# Ceramic wool



## Rowan Francis (16/11/14)

Anybody got any suggestions cos i foind something to test .??.

Reactions: Like 2


----------



## Dubz (16/11/14)

Looks interesting and obviously available locally. Can't wait to hear your opinion after testing


----------



## rvdwesth (16/11/14)

yes yes please do review


----------



## Marzuq (16/11/14)

Rowan Francis said:


> Anybody got any suggestions cos i foind something to test .??.

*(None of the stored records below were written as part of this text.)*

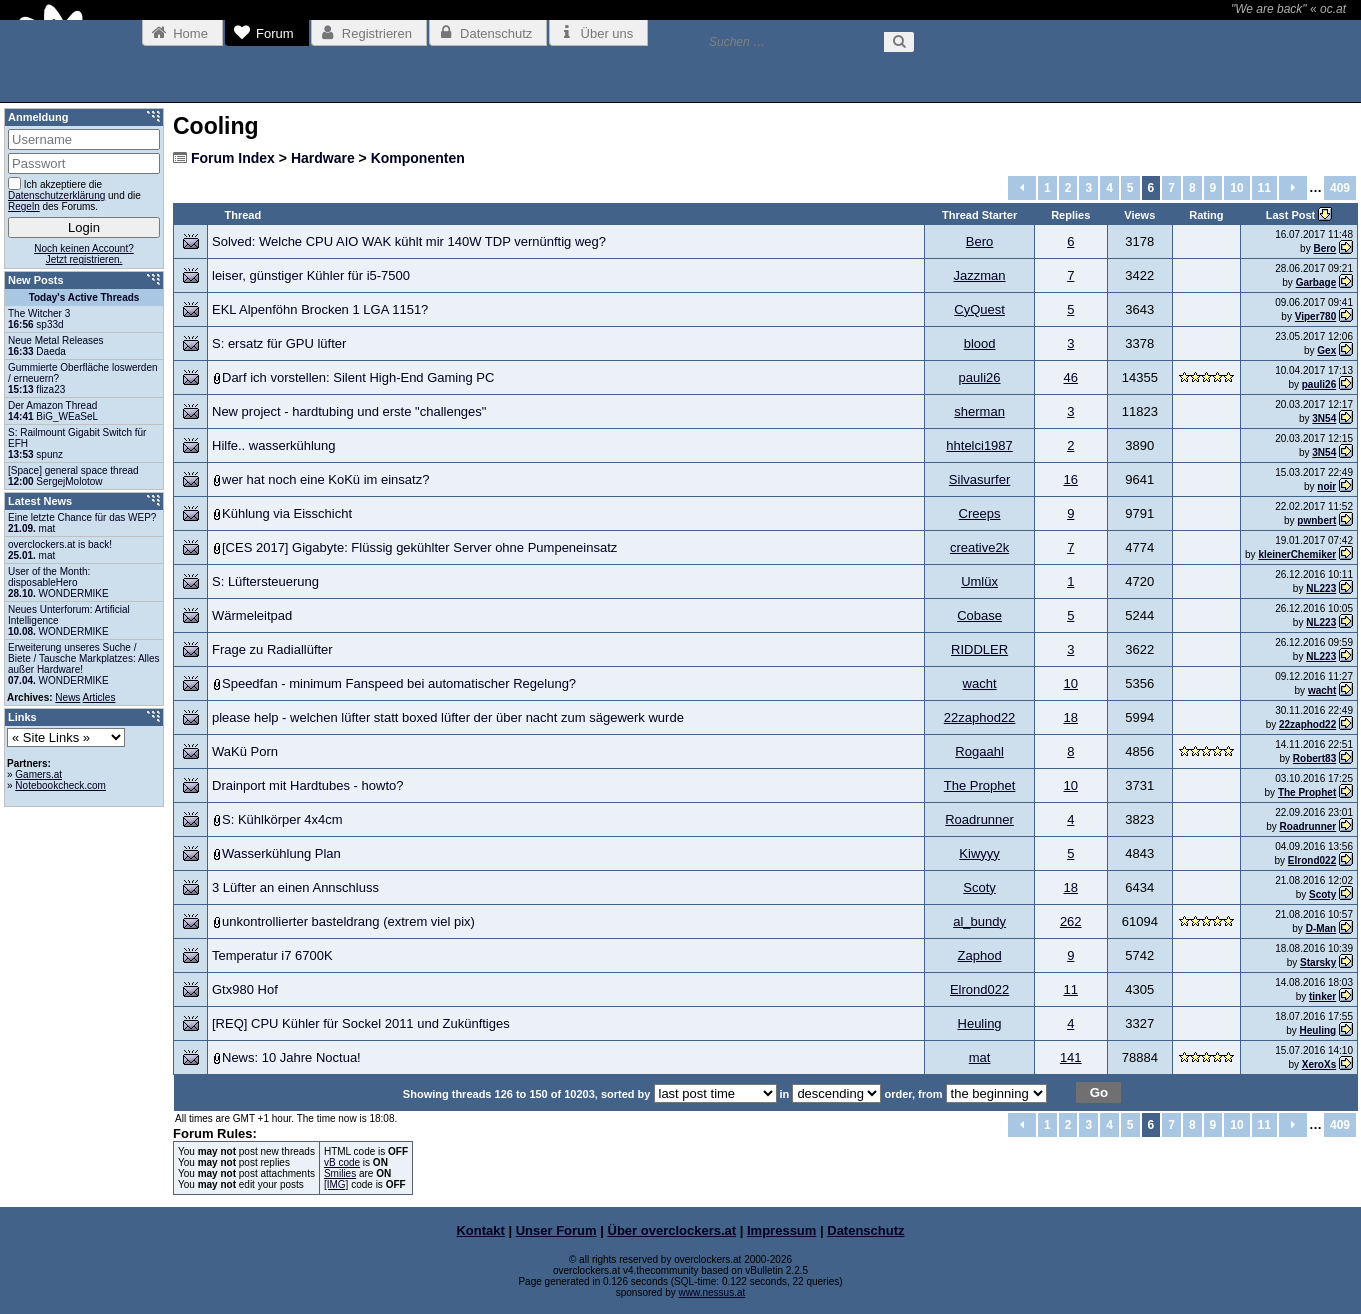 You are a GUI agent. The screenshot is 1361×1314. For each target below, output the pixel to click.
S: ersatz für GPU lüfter (279, 343)
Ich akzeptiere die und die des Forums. (74, 194)
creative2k (979, 547)
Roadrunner (979, 819)
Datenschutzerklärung (56, 195)
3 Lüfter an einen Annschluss (295, 887)
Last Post (1292, 215)
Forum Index (233, 158)
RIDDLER (979, 649)
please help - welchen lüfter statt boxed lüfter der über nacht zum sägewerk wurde (448, 717)
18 (1071, 717)
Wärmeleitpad (252, 615)
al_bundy (979, 921)
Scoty (979, 887)
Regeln (24, 206)
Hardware (323, 158)
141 (1071, 1057)
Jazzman (980, 275)
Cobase (979, 615)
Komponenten (418, 158)
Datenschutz (865, 1230)
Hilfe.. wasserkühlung (274, 445)
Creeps (980, 513)
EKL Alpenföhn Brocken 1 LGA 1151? (320, 309)
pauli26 (980, 377)
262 (1071, 921)
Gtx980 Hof (245, 989)
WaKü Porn (245, 751)
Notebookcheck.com (60, 785)
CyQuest (979, 309)
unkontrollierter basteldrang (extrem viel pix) (348, 921)
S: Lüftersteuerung (265, 581)
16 (1071, 479)
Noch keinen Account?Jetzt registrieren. (84, 254)
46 (1071, 377)
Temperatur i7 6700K (272, 955)
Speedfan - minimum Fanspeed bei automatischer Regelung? (399, 683)
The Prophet (980, 785)
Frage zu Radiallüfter (272, 649)
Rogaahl (979, 751)
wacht (980, 683)
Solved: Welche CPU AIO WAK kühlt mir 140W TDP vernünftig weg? (409, 241)
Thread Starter (979, 215)
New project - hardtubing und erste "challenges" (349, 411)
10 (1236, 188)
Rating (1206, 215)
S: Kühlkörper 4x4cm (282, 819)
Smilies (340, 1173)
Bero (979, 241)
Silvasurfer (979, 479)
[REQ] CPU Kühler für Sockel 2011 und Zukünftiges (361, 1023)
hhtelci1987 (979, 445)
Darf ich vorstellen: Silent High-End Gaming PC (358, 377)
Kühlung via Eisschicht (287, 513)
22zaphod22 (980, 717)
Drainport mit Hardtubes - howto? (307, 785)
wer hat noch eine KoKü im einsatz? (325, 479)
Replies (1070, 215)
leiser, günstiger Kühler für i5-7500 (311, 275)
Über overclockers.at (672, 1230)
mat (980, 1057)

Haven't seen that around yet. Interested to hear ur findings. Make sure to boil and clean it before use. Just to be safe

Reactions: Like 1 | Agree 1


----------



## Rowan Francis (16/11/14)

First impression . It's gritty and rough .very fire proof .had it glowing white .ready to wick .

Reactions: Funny 1


----------



## Marzuq (16/11/14)

Seeing as I can't copy and paste here is some information I found. I am hoping it's the wrong info tho


----------



## Andre (16/11/14)

Yes, as i understand, if ceramic is not properly kiln treated it can be rather unhealthy.


----------



## Rowan Francis (16/11/14)

Well so far I have failed to get it into a coil. It has short fibres and cant be pulled through. Might try an ugly later just not in the mood to fuss right now.


----------



## MorganSa (17/11/14)

ceramic, wool? It is possible for these two get together?


----------



## VandaL (21/11/14)

So how did this go?


----------